Have you ever wanted to be part of a web video? Would you like to have an opportunity to see your photo used as part of a comedy sketch that could potentially be seen by thousands of people?
If so, read on!
I’m working on a new short with a few friends, and am trying some crowd-sourcing for extras casting for photos…with a little help from the good people of the Interwebz.
The video is going to be a parody of an online dating service currently-running ads on National television. One part of it shows their web site, including a Classmates.com-like photo gallery with headshots of very nice-looking, clean-cut types, who all look like they grew up next door to Richie Cunningham. This gives the lonely user a chance to
cyberstalk examine the profile of his/her potential dream girl or guy, and check out their bio and other vital stats.
Without going into too many details and ruining the surprise, this parody is going to turn this commercial upside down, and offer a dating site for an “alternative lifestyle” crowd. Very alternative.
We are not just looking for pictures of happy, shiny, cleancut people with great tans and pearly white teeth. We’re looking for the average guy/girl next door. People you know in real life-types.
We’re also looking for goths, punkers, rockers, zombies, vampires, witches, warlocks, bikers, tattoo-and-piercing fans, and every other type of person your Mom warned you about not sleeping with in college, but you did anyway because you were young, foolish, and will always have that somewhat tragic Hieronymus Bosch-inspired tattoo to prove it (and not to be judgemental but, damn!)
In other words, it take all kinds, and that’s what we’re looking for…all kinds of people.
If you just want to get out your favorite cosplay outfit, or come up with one for the occasion, that’s all good, too! The more outrageous, the better! Scenes including (artificial) blood and (totally fake) gore, even betterer. (Bestest?)
Also, couples shots of you and your SO, ISO, POSSQL (or whomever you are hanging out with the time), are also highly encouraged.
We will also be doing a couple of live-action shots that will be shot locally (Oakland, CA), and will be casting for a few couples. So if you’re in the Oakland/San Francisco Bay Area, and would like to be considered for live action work, please let us know.
If you would like to participate, please send your photo, in digital form to: firstname.lastname@example.org All photos should be submitted by December 15th, 2011 for consideration.
1) Photos should be a minimum of 2 Megapixels in size … The bigger the better
2) Photos should jpeg or camera raw format
3) If you like, give me a little “biography” of your character … Get as creative with the details as you like!
4) We will not use your real name, or anything that identifies who you are in real life, or where you come from.
5) If you’re photos are selected for use in the parody video and web site, we will let you in on the whole concept, and ask if you’d like to submit a self-made webcam video of you in your “character”, telling the World why you are the right guy/gal for them!
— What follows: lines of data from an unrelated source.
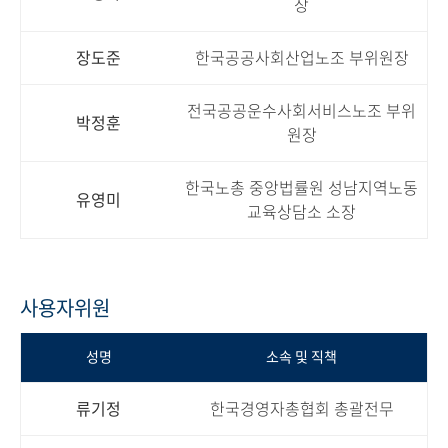
장
장도준
한국공공사회산업노조 부위원장
전국공공운수사회서비스노조 부위
박정훈
원장
한국노총 중앙법률원 성남지역노동
유영미
교육상담소 소장
사용자위원
성명
소속 및 직책
류기정
한국경영자총협회 총괄전무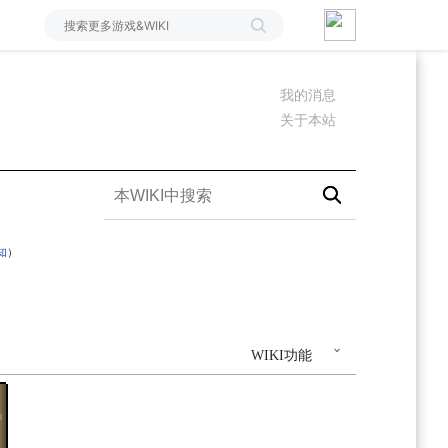
我的消息
关于本站
知
）
WIKI功能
6) People who’s images are selected will get credited on a special web site, and a copy of the final video.
Have fun, be as goofy, or spooky, as you like … Remember, this is comedy.
Thanks, in advance, for all of your submissions. This video will be a blast!
The Legal stuff (The fine print):
1) All submissions will become the non-exclusive property of Doug Luberts dba Turbomandala Entertainment/dougluberts.com. This means, it’s still yours, to do what ever you want with, but we have the right to keep it in the video, or the web site, permanently (no backsies.)
2) Submitter, as well as any persons depicted in photographic submissions, must be 18 years old, or older, at the time the photograph was taken.
3) There is no compensation involved, other than a free copy of the video. You are giving me your photos for free, for the recognition you will receive from being a part of this video and/or website, or, to put it more succinctly: Doug Luberts dba Turbomandala Entertainment/dougluberts.com shall own, non-exclusively, all now known or hereafter existing rights to the submissions of every kind and nature, in perpetuity, and Doug Luberts/dougluberts.com shall be entitled to unrestricted use of the submissions for any purpose whatsoever, commercial or otherwise, without compensation, credit or any other rights to the provider of the submissions.
4) Any controversy or claim arising out of our receipt of submitted material will be settled by arbitration in Oakland, California, before a single arbitrator appointed by the American Arbitration Association. The prevailing party in any such arbitration has the right to recover its reasonable attorneys’ fees and costs from the other party.